* REQUIRED WORK
Say how many lines in the records contain the string "ПЛАСТИКОВЫЕ", giving the number by itself.

* GIVEN INFORMATION
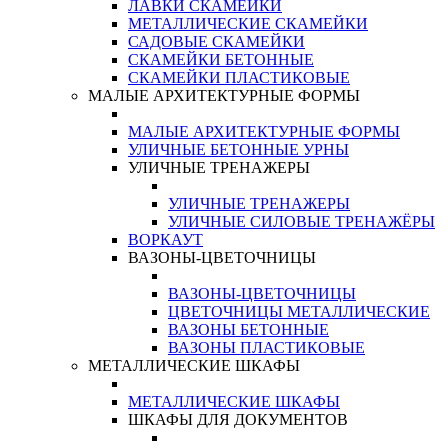
ЛАВКИ СКАМЕЙКИ
МЕТАЛЛИЧЕСКИЕ СКАМЕЙКИ
САДОВЫЕ СКАМЕЙКИ
СКАМЕЙКИ БЕТОННЫЕ
СКАМЕЙКИ ПЛАСТИКОВЫЕ
МАЛЫЕ АРХИТЕКТУРНЫЕ ФОРМЫ
МАЛЫЕ АРХИТЕКТУРНЫЕ ФОРМЫ
УЛИЧНЫЕ БЕТОННЫЕ УРНЫ
УЛИЧНЫЕ ТРЕНАЖЕРЫ
УЛИЧНЫЕ ТРЕНАЖЕРЫ
УЛИЧНЫЕ СИЛОВЫЕ ТРЕНАЖЁРЫ
ВОРКАУТ
ВАЗОНЫ-ЦВЕТОЧНИЦЫ
ВАЗОНЫ-ЦВЕТОЧНИЦЫ
ЦВЕТОЧНИЦЫ МЕТАЛЛИЧЕСКИЕ
ВАЗОНЫ БЕТОННЫЕ
ВАЗОНЫ ПЛАСТИКОВЫЕ
МЕТАЛЛИЧЕСКИЕ ШКАФЫ
МЕТАЛЛИЧЕСКИЕ ШКАФЫ
ШКАФЫ ДЛЯ ДОКУМЕНТОВ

* FINISHED EXERCISE
2